Refusing Facebook has social cost - baha_man
http://www.cbc.ca/news/technology/story/2011/08/26/technology-refusal-marwick-facebook-cellphones.html

======
dwc
I recently left Facebook and I am acutely aware of the social cost. I had some
idea what the cost would be before I left, and I have found it well worth it.

Also, I think the author overstates the amount of event organization going on
with young people on FB. I have a 22 year old daughter and I see how she uses
FB, and far more often than not events are organized with text messages, and
it's iffy whether there's an announcement of FB. More likely a status update
during or after the event. I work at a university and was FB friends with some
students I work with, and the same trend seemed to hold with them.

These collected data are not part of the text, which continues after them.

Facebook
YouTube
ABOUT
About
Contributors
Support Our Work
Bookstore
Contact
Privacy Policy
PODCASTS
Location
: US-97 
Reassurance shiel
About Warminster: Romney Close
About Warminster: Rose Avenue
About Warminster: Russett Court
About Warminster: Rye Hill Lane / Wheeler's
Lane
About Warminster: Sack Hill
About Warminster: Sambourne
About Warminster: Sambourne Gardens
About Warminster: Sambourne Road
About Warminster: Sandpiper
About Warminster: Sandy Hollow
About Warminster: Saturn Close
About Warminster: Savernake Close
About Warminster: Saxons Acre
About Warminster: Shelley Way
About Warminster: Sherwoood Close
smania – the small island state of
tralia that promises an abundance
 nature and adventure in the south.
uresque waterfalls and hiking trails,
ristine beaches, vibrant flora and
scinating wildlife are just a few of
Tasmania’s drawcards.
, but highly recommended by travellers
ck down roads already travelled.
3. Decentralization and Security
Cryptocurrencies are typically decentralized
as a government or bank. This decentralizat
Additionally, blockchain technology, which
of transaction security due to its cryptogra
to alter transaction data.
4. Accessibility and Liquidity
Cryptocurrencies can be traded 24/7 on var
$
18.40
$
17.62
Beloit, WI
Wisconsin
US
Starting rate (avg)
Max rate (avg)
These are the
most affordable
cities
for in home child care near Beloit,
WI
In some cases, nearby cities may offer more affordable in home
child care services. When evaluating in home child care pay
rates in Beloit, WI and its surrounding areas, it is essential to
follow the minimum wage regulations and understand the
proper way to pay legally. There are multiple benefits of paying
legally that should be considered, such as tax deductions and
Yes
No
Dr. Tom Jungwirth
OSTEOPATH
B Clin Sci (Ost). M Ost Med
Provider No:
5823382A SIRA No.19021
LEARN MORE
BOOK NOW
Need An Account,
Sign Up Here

Young people are comfortable with many different means of communication, and
often use one that fits well for their purpose at the time.

------
SteveJS
This is an important countervailing concern to the 'just don't use the
service' argument in the G+ real name controversy.
<http://news.ycombinator.com/item?id=2932331>

I'm more sympathetic to this type of argument after reading Jonathan Haidt's
book: [http://www.amazon.com/Happiness-Hypothesis-Finding-Modern-
An...](http://www.amazon.com/Happiness-Hypothesis-Finding-Modern-
Ancient/dp/0465028012)

------
Turing_Machine
Nice confusion of correlation and causation in the closing paragraph. The fact
that Facebook users are also more likely to smoke, drink, and use drugs
doesn't mean that Facebook _causes_ (or "results in") those behaviors.

------
hexagonc
Resistance is futile. (Come on, somebody had to say it.)